First Reading Sirach 3:17-18,20,28-29 Second Reading Hebrews 12:18-19,22-24
Gospel Reading Luke 14:1,7-14 Intention End to terrorism
There is a term popular today that seems to me to fit with this message of Jesus. The term is “comfort zone” which refers to those situations in which the person feels comfortable, safe, and free from threat or even challenge. The comfort zone is, for the person involved, a thoroughly comfortable place. Life there is marked by ease and familiarity.
It’s natural to like one’s comfort zone, but most of us would admit that we should not remain there indefinitely. People do not become better or more mature or holier lingering in their comfort zone. That just doesn’t happen.
This, I think, appears to be a modern term for what concerns Jesus in today’s Gospel. The passage divides easily into two parts.

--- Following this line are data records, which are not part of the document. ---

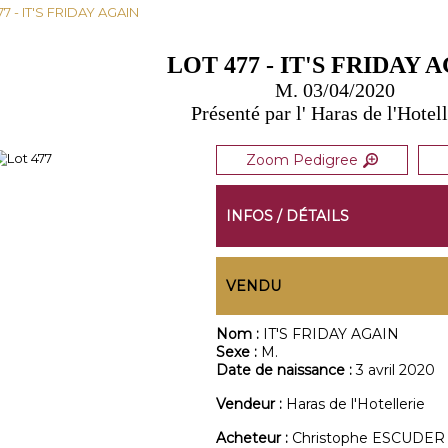
77 - IT'S FRIDAY AGAIN
LOT 477 - IT'S FRIDAY 
M. 03/04/2020
Présenté par l' Haras de l'Hotel
Zoom Pedigree
INFOS / DÉTAILS
VENDU
Nom :
IT'S FRIDAY AGAIN
Sexe :
M.
Date de naissance :
3 avril 2020
Vendeur :
Haras de l'Hotellerie
Acheteur :
Christophe ESCUDER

In the first part, Jesus cautions against sitting in the place of honor at a wedding banquet and advises taking the lowest place instead.

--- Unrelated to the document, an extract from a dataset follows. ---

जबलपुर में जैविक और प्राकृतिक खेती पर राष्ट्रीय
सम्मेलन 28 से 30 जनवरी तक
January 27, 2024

In the second part, he urges us to invite the crippled, lame, and blind when we give a luncheon or dinner, rather than friends, relatives, and rich people.
So there’s advice here for us when we’re the guest as well as when we are the ones hosting an event. But it is about more than proper banquet etiquette. Choosing the seat of honor for ourselves sounds a lot like craving our comfort zone. The best seat is the one where we feel comfortable: accepted, safe, free from threat, challenge or embarrassment or any sense of awkwardness.

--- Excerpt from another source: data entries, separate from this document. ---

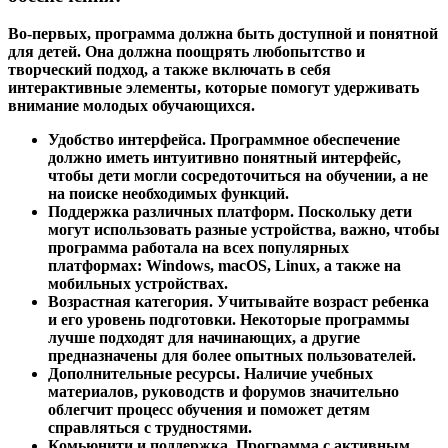
Во-первых, программа должна быть доступной и понятной
для детей. Она должна поощрять любопытство и
творческий подход, а также включать в себя
интерактивные элементы, которые помогут удерживать
внимание молодых обучающихся.
Удобство интерфейса.
Программное обеспечение
должно иметь интуитивно понятный интерфейс,
чтобы дети могли сосредоточиться на обучении, а не
на поиске необходимых функций.
Поддержка различных платформ.
Поскольку дети
могут использовать разные устройства, важно, чтобы
программа работала на всех популярных
платформах: Windows, macOS, Linux, а также на
мобильных устройствах.
Возрастная категория.
Учитывайте возраст ребенка
и его уровень подготовки. Некоторые программы
лучше подходят для начинающих, а другие
предназначены для более опытных пользователей.
Дополнительные ресурсы.
Наличие учебных
материалов, руководств и форумов значительно
облегчит процесс обучения и поможет детям
справляться с трудностями.
Комьюнити и поддержка.
Программа с активным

Sharing a community meal, sitting at table should be less about power and all about sharing the joy of being together. Even our legends acknowledge the power of a choice seat like King Arthur and the Knights of the Round Table. Sitting at a round table came to symbolize equality… because there was no head of the table. All had an equal seat and an equal say. Where you choose to sit matters. It matters in the way people perceive you and in the way you act in different environments.
Jesus challenges us against staying in our comfort zone. Rather than limiting our guest list to people who are clones of ourselves, people with whom we’re comfortable, who don’t threaten or challenge us, invite instead those who are different, people who make us uncomfortable, but whose difference from us may bring with it a blessing. This is what I think is so significant about our Thanksgiving Day dinner. We open our door, our hearts and our table expecting nothing in return. The blessing of being in a position to share is its own reward.
Jesus not only teaches us this the lesson of stretching our comfort zone, he demonstrates it. His entire life, his public ministry, the passion and resurrection, is full of one episode after another of not remaining in a comfort zone. Repeatedly Jesus takes the low seat and invites unlikely types to be his guests.
Finally he takes the worst seat of all––on the cross––and those who come to his banquet make it through the door (recall last Sunday’s Gospel) because they claim no merit of their own. Finally he leaves the comfort zone of earth and expands his comfort zone forever, everywhere and with everyone – there are no strangers – all are welcome!